Outcry as British Policy Forces Businesses to Burn Hundreds of Millions Worth of CBD

29th April 2021

British medical cannabis businesses and organisations call for action after a report reveals that the “draconian” hemp legislation forces farmers to burn up to 80% of the crop, including the flower, the most valuable and CBD-rich part of the hemp plant.

A new report, coordinated by Volteface, is promising a solution to ‘draconian, pointless’ hemp legislation.

The paper, which has been backed by Conservative MP Crispin Blunt, outlines the economic and environmental benefits of embracing hemp, by promising to boost ‘the government’s promised green recovery and kick start the economic bounce-back by boosters coffers’ to the Treasury’s much-depleted finances.

The British CBD market is currently worth £300million with estimates valuing the market at around £1billion by 2025.

In the last few weeks Department for Environment, Food and Rural Affairs (DEFRA) Minister Victoria Prentis has discussed solutions to hemp policy, while George Freeman MP has championed hemp reform and investment as part of the Taskforce for Innovation, Growth and Regulation.

The report calls for a model which imitates the Swiss model whereby farmers can grow crops containing levels of up to 1% THC in addition to streamlining licencing practices to allow for farmers to extract CBD from the whole hemp plant. Currently, farmers are only permitted to utilise the stalks and seeds of the plant.

Under current legislation, farmers are forced to burn up to 80% of the crop, including the flower, the most valuable and CBD-rich part of the hemp plant.

Hemp and extracted CBD are non-psychotropic but the policy is tied up with costly and bureaucratic licencing which make the crop difficult to financially benefit from.

CBD is available on the shelves of major retailers including Holland & Barrett and Boots, but UK farmers are unable to extract CBD from hemp flower due to a UK Home Office policy requiring its destruction, leaving the UK reliant on imports.

Many European countries permit the sale of hemp flower and its extraction for CBD, placing our farmers at an unfair disadvantage.

CBD is classed as a novel food, not a narcotic – but British farmers are stuck in a paradoxical situation which means they are losing out on the ability to supply the thriving consumer CBD market.

Paul North, Director of Volteface, said:

It is embarrassing that the UK has an industry which is currently worth £300 million, but British farmers are not benefiting from it.

He continued: “The CBD market must be embraced, and British cultivation would provide the UK with a major growth industry to help the UK bounce back during the Covid recovery. Let’s back British farmers and make changes to this pointless, draconian situation.”

The issue is linked to EU policy and subsidies which the UK is moving away from.

The vast majority of CBD on offer on shelves of UK wellness shops is imported from Switzerland.

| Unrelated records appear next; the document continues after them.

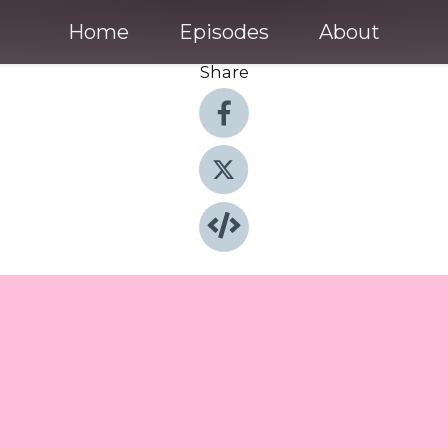
Home
Episodes
About
Share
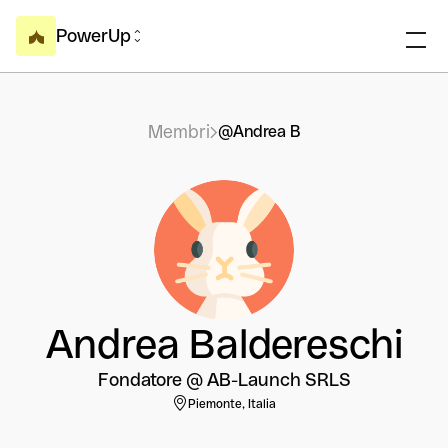
PowerUp
Membri
@Andrea B
Andrea Baldereschi
Fondatore @ AB-Launch SRLS
Piemonte, Italia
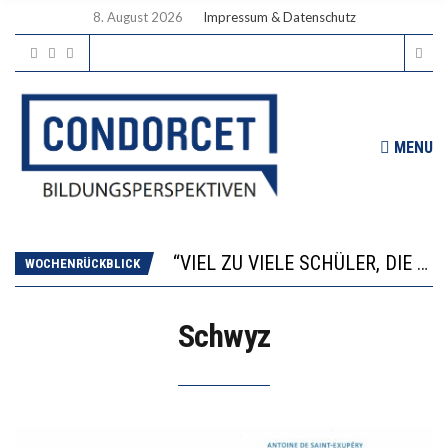
8. August 2026
Impressum & Datenschutz
MENU
“WIR BEOBACHTEN EINEN REGELRECHTEN STURZFLUG BEI DEN LERNLEISTUNGEN”
ANNA-KATHARINA ZENGER UND IHRE VERFASSUNGSKENNTNISSE
“VIEL ZU VIELE SCHÜLER, DIE GEMESSEN AN IHREN FÄHIGKEITEN GAR NICHT ANS GYMNASIUM GEHÖREN”
WOCHENRÜCKBLICK
DIE GANZE HILFLOSIGKEIT DES BILDUNGSBÜRGERTUMS
WORAUS WÄCHST, WAS KINDER TRÄGT
Schwyz
“WIR BEOBACHTEN EINEN REGELRECHTEN STURZFLUG BEI DEN LERNLEISTUNGEN”
ANNA-KATHARINA ZENGER UND IHRE VERFASSUNGSKENNTNISSE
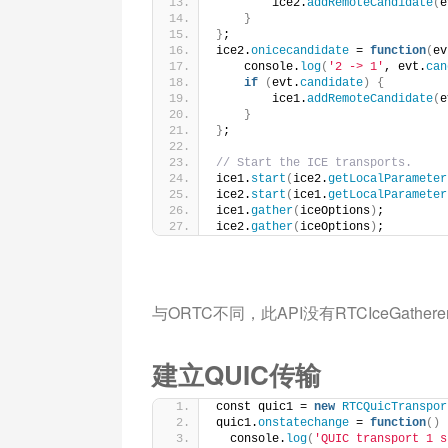
        ice2.
addRemoteCandidate
(
e
}
}
;
ice2.
onicecandidate
 = 
function
(
ev
    console.
log
(
'2 -> 1'
, evt.
can
if
(
evt.
candidate
)
{
        ice1.
addRemoteCandidate
(
e
}
}
;
// Start the ICE transports.
ice1.
start
(
ice2.
getLocalParameter
ice2.
start
(
ice1.
getLocalParameter
ice1.
gather
(
iceOptions
)
;
ice2.
gather
(
iceOptions
)
;
与ORTC不同，此API没有RTCIceGath
建立QUIC传输
const quic1 = 
new
RTCQuicTranspor
quic1.
onstatechange
 = 
function
()
  console.
log
(
'QUIC transport 1 s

Switzerland, not bound by the EEA, is the only European country that allows a threshold of 1% THC whilst the EU has a threshold of 0.2%.

Leaving the EU opens an opportunity for the UK to imitate the Swiss guidance, and allow British farmers to cash in now legal sovereignty lies with the union and not the EU.

The move would help to demonstrate legislative sovereignty after leaving the EU and could open up Britain to be medical cannabis and CBD leader in Europe, with cannabis companies recently being green-lit to list on the London Stock Exchange for the first time.